On Tue, Jan 28, 2014 at 4:18 AM, Sylvain Lebresne <sylvain@datastax.com> wrote:
On Tue, Jan 28, 2014 at 1:05 AM, Edward Capriolo <edlinuxguru@gmail.com> wrote:
If you have only ttl columns, and you never update the column I would not think you need a repair.

Right, no deletes and no updates is the case 1. of Michael on which I think we all agree 'periodic repair to avoid resurrected columns' is not required.

Repair cures lost deletes. If all your writes have a ttl a lost write should not matter since the column was never written to the node and thus could never be resurected on said node.

I'm sure we're all in agreement here, but for the record, this is only true if you have no updates (overwrites) and/or if all writes have the *same* ttl. Because in the general case, a column with a relatively short TTL is basically very close to a delete, while a column with a long TTL is very close from one that has no TTL. If the former column (with short TTL) overwrites the latter one (with long TTL), and if one nodes misses the overwrite, that node could resurrect the column with the longer TTL (until that column expires that is). Hence the separation of the case 2. (fixed ttl, no repair needed) and 2.a. (variable ttl, repair may be needed).
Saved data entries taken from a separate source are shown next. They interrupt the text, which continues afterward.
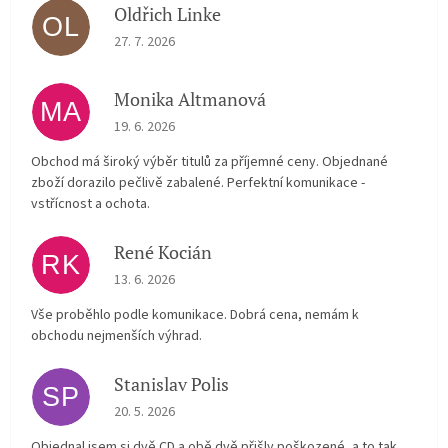
Oldřich Linke
OL
The store rating is 5 out of 5 stars.
27. 7. 2026
Monika Altmanová
MA
The store rating is 5 out of 5 stars.
19. 6. 2026
Obchod má široký výběr titulů za příjemné ceny. Objednané
zboží dorazilo pečlivě zabalené. Perfektní komunikace -
vstřícnost a ochota.
René Kocián
RK
The store rating is 5 out of 5 stars.
13. 6. 2026
Vše proběhlo podle komunikace. Dobrá cena, nemám k
obchodu nejmenších výhrad.
Stanislav Polis
SP
The store rating is 2 out of 5 stars.
20. 5. 2026
Objednal jsem si dvě CD a obě dvě přišly poškozené, a to tak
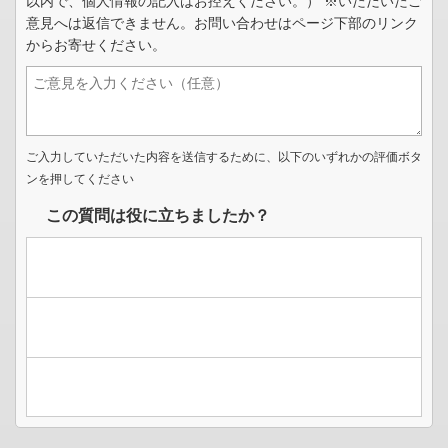
以内で、個人情報の記入はお控えください。） ※いただいたご
意見へは返信できません。お問い合わせはページ下部のリンク
からお寄せください。
ご入力していただいた内容を送信するために、以下のいずれかの評価ボタ
ンを押してください
この質問は役に立ちましたか？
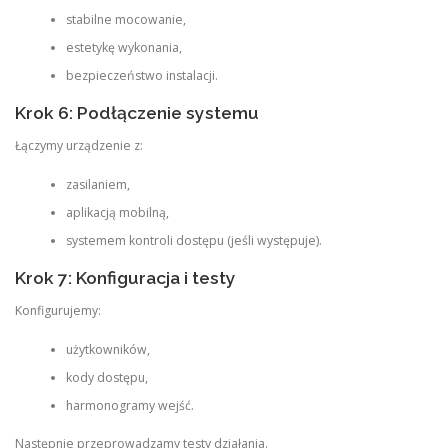
stabilne mocowanie,
estetykę wykonania,
bezpieczeństwo instalacji.
Krok 6: Podłączenie systemu
Łączymy urządzenie z:
zasilaniem,
aplikacją mobilną,
systemem kontroli dostępu (jeśli występuje).
Krok 7: Konfiguracja i testy
Konfigurujemy:
użytkowników,
kody dostępu,
harmonogramy wejść.
Następnie przeprowadzamy testy działania.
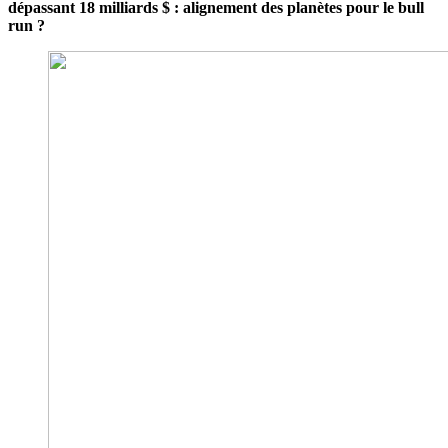
dépassant 18 milliards $ : alignement des planètes pour le bull
run ?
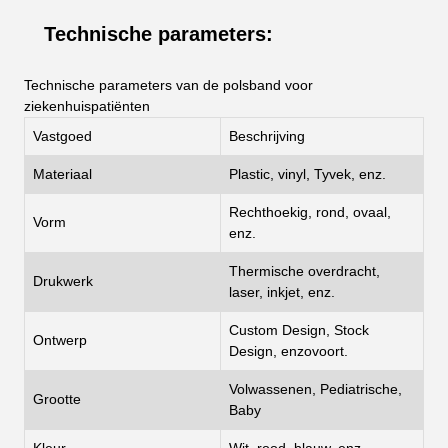
Technische parameters:
Technische parameters van de polsband voor
ziekenhuispatiënten
Vastgoed
Beschrijving
Materiaal
Plastic, vinyl, Tyvek, enz.
Rechthoekig, rond, ovaal,
Vorm
enz.
Thermische overdracht,
Drukwerk
laser, inkjet, enz.
Custom Design, Stock
Ontwerp
Design, enzovoort.
Volwassenen, Pediatrische,
Grootte
Baby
Unless i am missing something.

On Monday, January 27, 2014, Laing, Michael <michael.laing@nytimes.com> wrote:
> Thanks Sylvain,
> Your assumption is correct!
> So I think I actually have 4 classes:
> 1.    Regular values, no deletes, no overwrites, write heavy, variable ttl's to manage size
> 2.    Regular values, no deletes, some overwrites, read heavy (10 to 1), fixed ttl's to manage size
> 2.a. Regular values, no deletes, some overwrites, read heavy (10 to 1), variable ttl's to manage size
> 3.    Counter values, no deletes, update heavy, rotation/truncation to manage size
> Only 2.a. above requires me to do 'periodic repair'.
> What I will actually do is change my schema and applications slightly to eliminate the need for overwrites on the only table I have in that category.
> And I will set gc_grace_period to 0 for the tables in the updated schema and drop 'periodic repair' from the schedule.
> Cheers,
> Michael
> On Mon, Jan 27, 2014 at 4:22 AM, Sylvain Lebresne <sylvain@datastax.com> wrote:
>> By periodic repair, I'll assume you mean "having to run repair every gc_grace period to make sure no deleted entries resurrect". With that assumption:
>>> 1. Regular values, no deletes, no overwrites, write heavy, ttl's to manage size
>> Since 'repair within gc_grace' is about avoiding value that have been deleted to resurrect, if you do no delete nor overwrites, you're in no risk of that (and don't need to 'repair withing gc_grace'). 
>>> 2. Regular values, no deletes, some overwrites, read heavy (10 to 1), ttl's to manage size
>> It depends a bit. In general, if you always set the exact same TTL on every insert (implying you always set a TTL), then you have nothing to worry about. If the TTL varies (of if you only set TTL some of the times), then you might still need to have some periodic repairs. That being said, if there is no deletes but only TTLs, then the TTL kind of lengthen the period at which you need to do repair: instead of needing to repair withing gc_grace, you only need to repair every gc_grace + min(TTL) (where min(TTL) is the smallest TTL you set on columns).
>>> 3. Counter values, no deletes, update heavy, rotation/truncation to manage size
>> No deletes and no TTL implies that your fine (as in, there is no need for 'repair withing gc_grace'). 
>> --
>> Sylvain

Sorry this was sent from mobile. Will do less grammar and spell check than usual.